O estudo também identificou a sazonalidade dos principais riscos para auxiliar no planejamento de medidas mitigatórias: chuvas intensas e enxurradas se concentram entre os meses de dezembro e abril, os vendavais entre setembro e novembro, e os incêndios florestais em torno de setembro. Por fim, o estudo categorizou as escolas em três níveis de prioridade com base em fatores como número de alunos matriculados e histórico de danos relacionados a eventos climáticos.
Como aprimorar a resiliência das escolas
Em parceria com a SEDUC/RS, foram elaboradas Diretrizes para Incorporação de Ações de Preparação, Monitoramento e Alertas nos Ambientes Escolares com o objetivo de garantir ambientes de aprendizagem seguros contra eventos climáticos.

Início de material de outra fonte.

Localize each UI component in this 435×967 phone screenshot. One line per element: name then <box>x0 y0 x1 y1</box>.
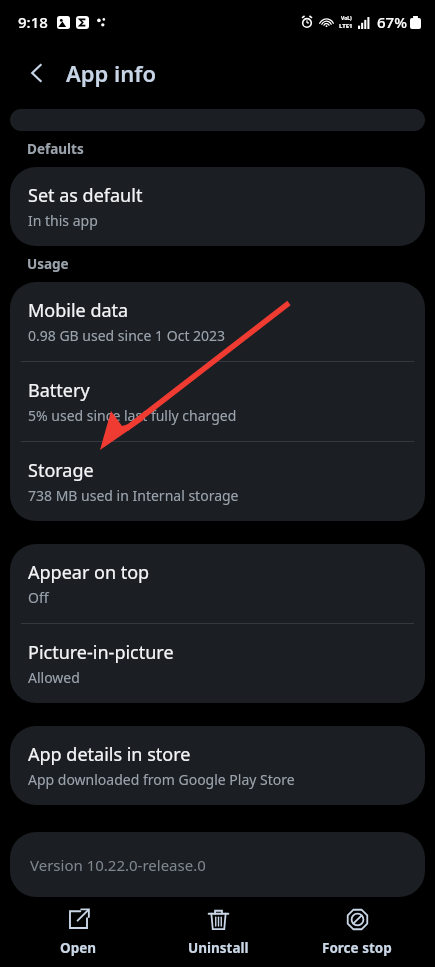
staticText: Appear on top <box>28 560 150 585</box>
staticText: In this app <box>28 211 98 230</box>
staticText: 9:18 <box>18 12 48 32</box>
button[interactable]: Mobile data <box>10 282 425 361</box>
staticText: Off <box>28 588 49 607</box>
staticText: Open <box>60 939 97 957</box>
staticText: Picture-in-picture <box>28 640 174 665</box>
button[interactable] <box>10 109 425 131</box>
button[interactable]: Set as default <box>10 167 425 246</box>
staticText: Storage <box>28 458 94 483</box>
staticText: Version 10.22.0-release.0 <box>30 855 206 875</box>
staticText: 0.98 GB used since 1 Oct 2023 <box>28 326 226 345</box>
staticText: Force stop <box>322 939 392 957</box>
staticText: Battery <box>28 378 90 403</box>
staticText: LTE1 <box>339 22 353 30</box>
button[interactable]: Appear on top <box>10 544 425 623</box>
staticText: App info <box>66 58 157 88</box>
staticText: Set as default <box>28 183 143 208</box>
staticText: Defaults <box>27 140 84 158</box>
button[interactable]: Open <box>16 902 140 963</box>
button[interactable]: Back <box>20 56 54 90</box>
button[interactable]: Storage <box>10 442 425 521</box>
button[interactable]: Uninstall <box>156 902 280 963</box>
button[interactable]: Picture-in-picture <box>10 624 425 703</box>
staticText: Usage <box>27 255 69 273</box>
staticText: 5% used since last fully charged <box>28 406 237 425</box>
staticText: Allowed <box>28 668 80 687</box>
staticText: VoL) <box>341 15 352 22</box>
button[interactable]: App details in store <box>10 726 425 805</box>
staticText: 67% <box>377 12 407 32</box>
staticText: 738 MB used in Internal storage <box>28 486 239 505</box>
button[interactable]: Force stop <box>295 902 419 963</box>
staticText: Mobile data <box>28 298 129 323</box>
button[interactable]: Battery <box>10 362 425 441</box>
staticText: Uninstall <box>188 939 249 957</box>
staticText: App downloaded from Google Play Store <box>28 770 295 789</box>
staticText: App details in store <box>28 742 191 767</box>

O processo proposto tem quatro passos principais:
1. Mapear os riscos de eventos climáticos das escolas e as condições dos ambientes de aprendizagem
2. Combinar os riscos com as condições de infraestrutura das escolas para priorizar os investimentos em melhoria
3. De acordo com a priorização, realizar intervenções para aprimorar a resiliência e os ambientes de aprendizagem
4. Desenvolver planos de contingência e realizar treinamentos envolvendo todas as comunidades escolares em um engajamento contínuo para melhoria
A SEDUC/MT está desenvolvendo com apoio técnico do Banco Mundial um Sistema de Gestão da Manutenção da Infraestrutura Escolar (estudo em andamento) com o objetivo de garantir que as escolas públicas tenham ambientes seguros, resilientes, sustentáveis e adequados para o ensino, migrando de uma abordagem reativa de manutenção para uma gestão preventiva e preditiva.
Para isso, recomenda-se a criação de um inventário detalhado dos ativos escolares, o uso de um sistema informatizado para registrar e monitorar manutenções, a adoção de indicadores de desempenho para avaliar custos, riscos e eficiência, e a integração de dados sobre riscos climáticos e sustentabilidade. Também orienta que o sistema seja capaz de apoiar decisões estratégicas, priorizar investimentos, promover a resiliência climática das escolas e garantir a melhoria contínua da infraestrutura, sempre alinhado às normas técnicas e boas práticas internacionais.
Para que as escolas brasileiras sejam verdadeiramente saudáveis, é indispensável que recebam cuidados contínuos e investimentos consistentes — tanto em sua infraestrutura física quanto nas equipes que as mantêm vivas e funcionais. Os estudos desenvolvidos com apoio do Banco Mundial oferecem orientações práticas e acessíveis para que gestores e secretarias de educação fortaleçam esses pilares.
Ao colocar essas recomendações em prática, construiremos um futuro educacional mais resiliente aos impactos da mudança climática, inclusivo em suas relações e eficaz na promoção da aprendizagem.